Updated

Twenty-four years after Jonathan Fleming was found guilty of a murder he didn't commit, his alibi -- that he had gone on a vacation to Disney World with his mother -- was finally proven.

At the request of Fleming's defense attorneys and prosecutors alike, a Brooklyn judge dismissed Fleming's conviction for the 1989 shooting death of a man who had allegedly stolen money from Fleming.

From the start, Fleming told authorities he had been in Orlando, when a friend, Darryl "Black" Rush, was fatally shot in Brooklyn early on Aug. 15, 1989.

Fleming had plane tickets, videos and postcards from his trip, his lawyers said, but authorities suggested he could have flown back to New York to commit the crime, and a woman testified that she had seen him shoot Rush.

The eyewitness recanted her testimony soon after Fleming's 1990 conviction, saying she had lied so police would cut her loose for an unrelated arrest, but Fleming lost his appeals.

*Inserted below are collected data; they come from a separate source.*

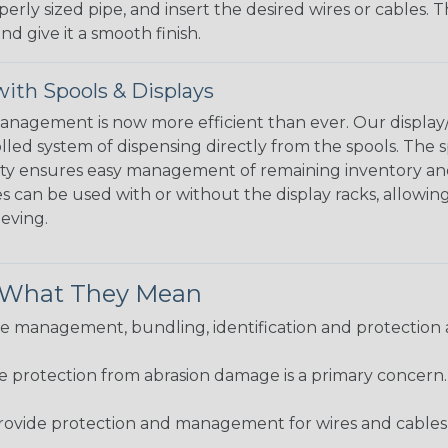
perly sized pipe, and insert the desired wires or cables. 
nd give it a smooth finish.
ith Spools & Displays
agement is now more efficient than ever. Our display/d
lled system of dispensing directly from the spools. The sp
bility ensures easy management of remaining inventory a
 can be used with or without the display racks, allowin
eeving.
& What They Mean
 management, bundling, identification and protection a
re protection from abrasion damage is a primary concern
ovide protection and management for wires and cables, b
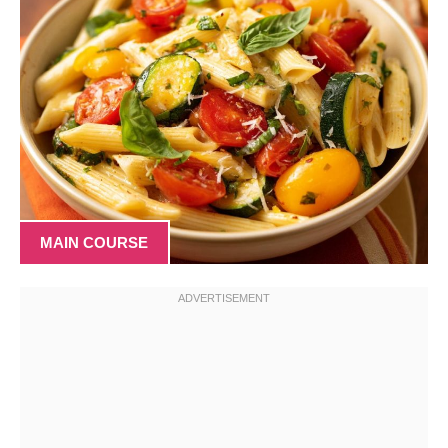
MAIN COURSE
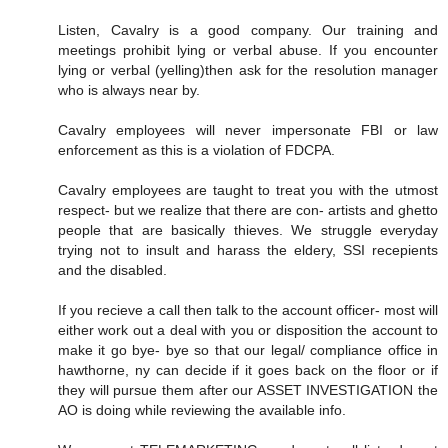
Listen, Cavalry is a good company. Our training and
meetings prohibit lying or verbal abuse. If you encounter
lying or verbal (yelling)then ask for the resolution manager
who is always near by.
Cavalry employees will never impersonate FBI or law
enforcement as this is a violation of FDCPA.
Cavalry employees are taught to treat you with the utmost
respect- but we realize that there are con- artists and ghetto
people that are basically thieves. We struggle everyday
trying not to insult and harass the eldery, SSI recepients
and the disabled.
If you recieve a call then talk to the account officer- most will
either work out a deal with you or disposition the account to
make it go bye- bye so that our legal/ compliance office in
hawthorne, ny can decide if it goes back on the floor or if
they will pursue them after our ASSET INVESTIGATION the
AO is doing while reviewing the available info.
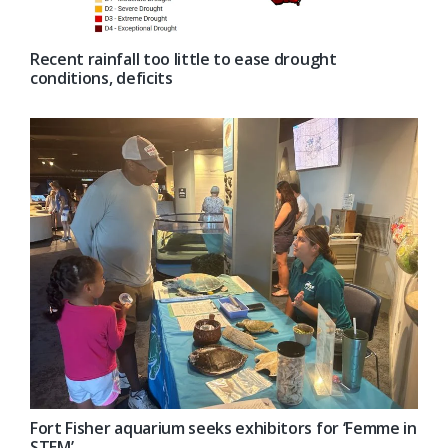
Recent rainfall too little to ease drought
conditions, deficits
Fort Fisher aquarium seeks exhibitors for ‘Femme in
STEM’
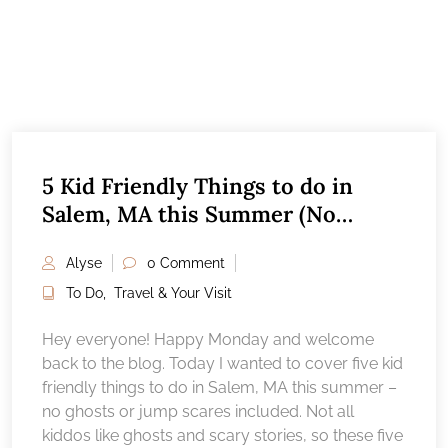
5 Kid Friendly Things to do in
Salem, MA this Summer (No
ghosts!)
Alyse
0 Comment
To Do
,
Travel & Your Visit
Hey everyone! Happy Monday and welcome
back to the blog. Today I wanted to cover five kid
friendly things to do in Salem, MA this summer –
no ghosts or jump scares included. Not all
kiddos like ghosts and scary stories, so these five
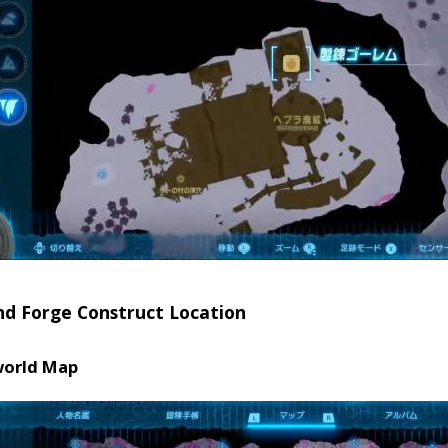
nd Forge Construct Location
orld Map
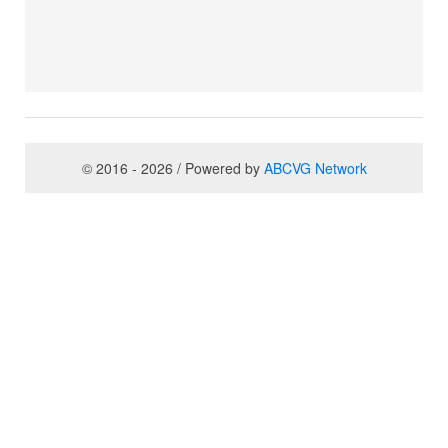
© 2016 - 2026 / Powered by
ABCVG Network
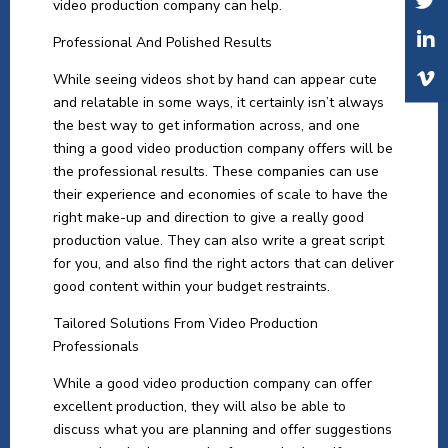
video production company can help.
Professional And Polished Results
While seeing videos shot by hand can appear cute
and relatable in some ways, it certainly isn’t always
the best way to get information across, and one
thing a good video production company offers will be
the professional results. These companies can use
their experience and economies of scale to have the
right make-up and direction to give a really good
production value. They can also write a great script
for you, and also find the right actors that can deliver
good content within your budget restraints.
Tailored Solutions From Video Production
Professionals
While a good video production company can offer
excellent production, they will also be able to
discuss what you are planning and offer suggestions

The defense asked the Brooklyn District Attorney's Office to review the case last year.

Defense investigators found previously untapped witnesses who implicated someone else as the gunman, the attorneys said, declining to give the witnesses' or potential suspect's names before prosecutors investigate them.

And prosecutors' review produced a hotel receipt that Fleming paid in Florida about five hours before the shooting - a document that police evidently had since they found it in Fleming's pocket while arresting him, defense attorneys Anthony Mayol and Taylor Koss said.

Patricia Fleming, 79, was with her only son in Orlando at the time of the crime. She testified at his trial, but the jury didn't believe her. "I knew he didn't do it, because I was there," she said. "When they gave my son 25-to-life, I thought I would die in that courtroom."

Still, she said, "I never did give up because I knew he was innocent."

After acting Brooklyn Supreme Court Justice Matthew D’Emic dismissed all charges, Fleming's supporters burst into shouts of "Thank you, Jesus!" and Patricia Fleming told her son, "After 25 years, come hug your mother."

Fleming's exoneration comes amid scrutiny of Brooklyn prosecutors' process for reviewing questionable convictions.

District Attorney Kenneth Thompson took office in January. In February, his office agreed to dismiss the murder convictions of two men who had spent more than 20 years in prison for three killings, saying newly discovered evidence had raised substantial doubts about their guilt.

Koss told the New York Post a civil suit is planned in Fleming's case, and questioned whether the prosecution had deliberately withheld evidence in the original murder trial, saying the vital receipt had surfaced "with relative ease."

“I can’t accept it was a mistake,” Koss said.

The Associated Press contributed to this report.